Likely 30 lbs or so (the RS4 style is about 29)


----------



## DrDomm (Feb 16, 2003)

TT412GO said:


> Likely 30 lbs or so (the RS4 style is about 29)


So are the 5 twin spoke ones.


----------



## litespeed65 (Nov 8, 2006)

Anyone else here NOT loving these new RS6 wheels? I'm picking up my new car Tuesday and I'm surely hoping they look better in person. Audi is installing them on every model now...
Much preferred the S-line, RS titanium or the classic 5-twin-spoke wheels, but of course Audi also eliminated Brilliant Red and Sprint Blue for 2011 as main color options.


----------



## LongviewTx (Dec 26, 1999)

litespeed65 said:


> ... I'm picking up my new car Tuesday ...


Congrats, hope you can sleep the next few nights!


----------



## litespeed65 (Nov 8, 2006)

> Congrats, hope you can sleep the next few nights!
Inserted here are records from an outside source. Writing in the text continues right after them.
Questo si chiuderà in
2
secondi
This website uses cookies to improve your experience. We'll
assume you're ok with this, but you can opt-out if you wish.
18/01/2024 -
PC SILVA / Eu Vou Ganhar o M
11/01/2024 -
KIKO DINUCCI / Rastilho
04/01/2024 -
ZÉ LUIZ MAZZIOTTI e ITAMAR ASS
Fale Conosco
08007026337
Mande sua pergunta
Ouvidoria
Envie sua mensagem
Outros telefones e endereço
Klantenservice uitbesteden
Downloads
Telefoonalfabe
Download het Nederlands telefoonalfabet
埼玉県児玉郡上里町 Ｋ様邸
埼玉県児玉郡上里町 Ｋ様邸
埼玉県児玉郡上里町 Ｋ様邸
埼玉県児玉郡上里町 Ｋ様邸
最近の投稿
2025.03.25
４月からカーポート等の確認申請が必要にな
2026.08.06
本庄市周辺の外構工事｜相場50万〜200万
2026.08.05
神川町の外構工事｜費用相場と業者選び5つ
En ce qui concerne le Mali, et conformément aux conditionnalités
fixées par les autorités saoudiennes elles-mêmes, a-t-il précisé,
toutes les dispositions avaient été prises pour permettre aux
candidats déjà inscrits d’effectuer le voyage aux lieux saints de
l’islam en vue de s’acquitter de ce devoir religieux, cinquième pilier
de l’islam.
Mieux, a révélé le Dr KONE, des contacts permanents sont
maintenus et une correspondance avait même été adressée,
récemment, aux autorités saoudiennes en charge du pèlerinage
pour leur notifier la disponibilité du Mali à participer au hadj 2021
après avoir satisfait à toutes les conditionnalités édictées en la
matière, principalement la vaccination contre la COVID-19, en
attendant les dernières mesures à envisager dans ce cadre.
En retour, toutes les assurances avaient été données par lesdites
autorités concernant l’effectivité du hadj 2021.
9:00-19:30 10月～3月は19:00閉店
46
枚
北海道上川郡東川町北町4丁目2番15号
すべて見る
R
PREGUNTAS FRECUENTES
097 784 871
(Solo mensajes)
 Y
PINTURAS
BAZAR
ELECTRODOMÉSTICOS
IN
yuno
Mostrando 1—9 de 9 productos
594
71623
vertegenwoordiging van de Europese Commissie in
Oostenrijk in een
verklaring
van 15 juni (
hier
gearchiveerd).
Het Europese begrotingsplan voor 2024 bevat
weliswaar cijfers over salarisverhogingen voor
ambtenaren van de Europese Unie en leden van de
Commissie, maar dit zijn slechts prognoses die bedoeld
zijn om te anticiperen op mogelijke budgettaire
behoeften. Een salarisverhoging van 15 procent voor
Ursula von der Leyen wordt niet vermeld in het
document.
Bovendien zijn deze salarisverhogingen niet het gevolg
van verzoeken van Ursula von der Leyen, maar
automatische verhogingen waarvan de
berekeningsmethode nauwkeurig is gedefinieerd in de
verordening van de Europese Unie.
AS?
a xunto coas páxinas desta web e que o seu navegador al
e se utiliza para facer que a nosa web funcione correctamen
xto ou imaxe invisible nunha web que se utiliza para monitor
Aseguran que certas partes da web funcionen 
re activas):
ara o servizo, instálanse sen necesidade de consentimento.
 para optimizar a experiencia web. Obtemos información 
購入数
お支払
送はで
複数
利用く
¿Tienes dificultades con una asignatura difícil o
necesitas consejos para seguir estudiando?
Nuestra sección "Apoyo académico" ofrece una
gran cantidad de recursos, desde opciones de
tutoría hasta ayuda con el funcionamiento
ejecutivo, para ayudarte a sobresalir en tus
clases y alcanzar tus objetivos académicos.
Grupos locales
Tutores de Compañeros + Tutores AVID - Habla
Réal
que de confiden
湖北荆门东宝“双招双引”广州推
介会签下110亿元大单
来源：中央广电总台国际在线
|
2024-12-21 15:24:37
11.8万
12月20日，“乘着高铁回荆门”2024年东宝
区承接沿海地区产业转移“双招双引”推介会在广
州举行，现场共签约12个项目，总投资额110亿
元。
Thanks, I can't wait any longer- ordered the car on July 31. Only problem now is the weather, Calgary has had some snow and the streets are wet/freezing. I have a long (700+km) drive back home.


----------



## LongviewTx (Dec 26, 1999)

I don't know about no snow but, the quattro will even out a lot of things fo sho.


----------



## DrDomm (Feb 16, 2003)

I agree about the 5 twin spokes...I love them. Still, those tri spoke ones look great. Enjoy!


----------